START Supplied information

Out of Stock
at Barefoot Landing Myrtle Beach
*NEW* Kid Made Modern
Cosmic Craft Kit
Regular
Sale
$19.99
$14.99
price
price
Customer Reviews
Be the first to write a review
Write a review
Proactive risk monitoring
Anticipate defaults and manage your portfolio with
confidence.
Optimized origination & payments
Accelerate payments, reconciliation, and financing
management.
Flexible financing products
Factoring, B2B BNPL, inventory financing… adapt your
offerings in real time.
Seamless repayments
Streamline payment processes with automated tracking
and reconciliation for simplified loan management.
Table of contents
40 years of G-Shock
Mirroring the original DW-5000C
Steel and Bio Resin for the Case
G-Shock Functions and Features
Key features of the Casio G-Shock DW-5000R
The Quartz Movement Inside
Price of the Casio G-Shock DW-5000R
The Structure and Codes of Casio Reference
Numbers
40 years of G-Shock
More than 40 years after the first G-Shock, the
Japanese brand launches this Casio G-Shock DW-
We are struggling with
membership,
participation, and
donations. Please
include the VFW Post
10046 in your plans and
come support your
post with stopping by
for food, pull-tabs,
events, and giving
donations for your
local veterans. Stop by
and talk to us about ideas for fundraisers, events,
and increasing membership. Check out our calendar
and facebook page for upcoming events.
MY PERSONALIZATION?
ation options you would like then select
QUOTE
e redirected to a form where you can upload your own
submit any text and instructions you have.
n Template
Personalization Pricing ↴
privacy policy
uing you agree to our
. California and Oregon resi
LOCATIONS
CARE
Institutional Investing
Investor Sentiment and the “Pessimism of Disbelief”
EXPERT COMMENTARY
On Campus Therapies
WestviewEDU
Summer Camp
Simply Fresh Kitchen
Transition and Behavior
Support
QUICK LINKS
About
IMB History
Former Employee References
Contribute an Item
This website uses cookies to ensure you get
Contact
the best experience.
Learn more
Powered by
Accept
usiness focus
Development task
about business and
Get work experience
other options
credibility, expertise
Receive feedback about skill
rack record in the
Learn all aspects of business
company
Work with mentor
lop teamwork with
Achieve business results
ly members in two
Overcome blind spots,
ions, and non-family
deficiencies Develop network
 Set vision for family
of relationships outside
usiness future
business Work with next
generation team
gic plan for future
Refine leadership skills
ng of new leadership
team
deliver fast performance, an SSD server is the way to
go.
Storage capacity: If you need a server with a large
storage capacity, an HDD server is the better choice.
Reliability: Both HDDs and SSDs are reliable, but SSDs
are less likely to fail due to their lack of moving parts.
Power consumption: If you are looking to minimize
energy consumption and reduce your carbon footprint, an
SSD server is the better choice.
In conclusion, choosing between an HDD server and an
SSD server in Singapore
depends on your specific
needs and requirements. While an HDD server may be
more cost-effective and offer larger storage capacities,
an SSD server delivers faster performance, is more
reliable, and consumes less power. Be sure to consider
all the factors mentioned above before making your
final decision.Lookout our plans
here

END Supplied information
START Supplied information

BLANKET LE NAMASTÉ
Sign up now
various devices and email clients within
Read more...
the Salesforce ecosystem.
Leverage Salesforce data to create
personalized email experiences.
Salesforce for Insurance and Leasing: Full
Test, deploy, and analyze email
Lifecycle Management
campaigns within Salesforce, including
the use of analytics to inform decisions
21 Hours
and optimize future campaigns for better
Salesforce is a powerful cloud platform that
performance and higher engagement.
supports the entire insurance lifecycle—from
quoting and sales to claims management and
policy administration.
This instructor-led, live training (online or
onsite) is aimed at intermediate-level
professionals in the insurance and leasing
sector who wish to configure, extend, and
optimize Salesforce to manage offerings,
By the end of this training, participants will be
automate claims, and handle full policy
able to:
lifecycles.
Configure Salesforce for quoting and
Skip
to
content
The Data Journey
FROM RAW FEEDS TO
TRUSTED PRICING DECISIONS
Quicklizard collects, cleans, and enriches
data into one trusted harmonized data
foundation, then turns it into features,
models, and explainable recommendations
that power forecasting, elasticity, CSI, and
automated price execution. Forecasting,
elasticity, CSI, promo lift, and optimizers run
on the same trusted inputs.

END Supplied information

* What the exercise asks
Repeat the entries above verbatim, but only from the line that has "ly members in two" down to the line that has "energy consumption and", inclusive.

* Response area
ly members in two
Overcome blind spots,
ions, and non-family
deficiencies Develop network
 Set vision for family
of relationships outside
usiness future
business Work with next
generation team
gic plan for future
Refine leadership skills
ng of new leadership
team
deliver fast performance, an SSD server is the way to
go.
Storage capacity: If you need a server with a large
storage capacity, an HDD server is the better choice.
Reliability: Both HDDs and SSDs are reliable, but SSDs
are less likely to fail due to their lack of moving parts.
Power consumption: If you are looking to minimize
energy consumption and reduce your carbon footprint, an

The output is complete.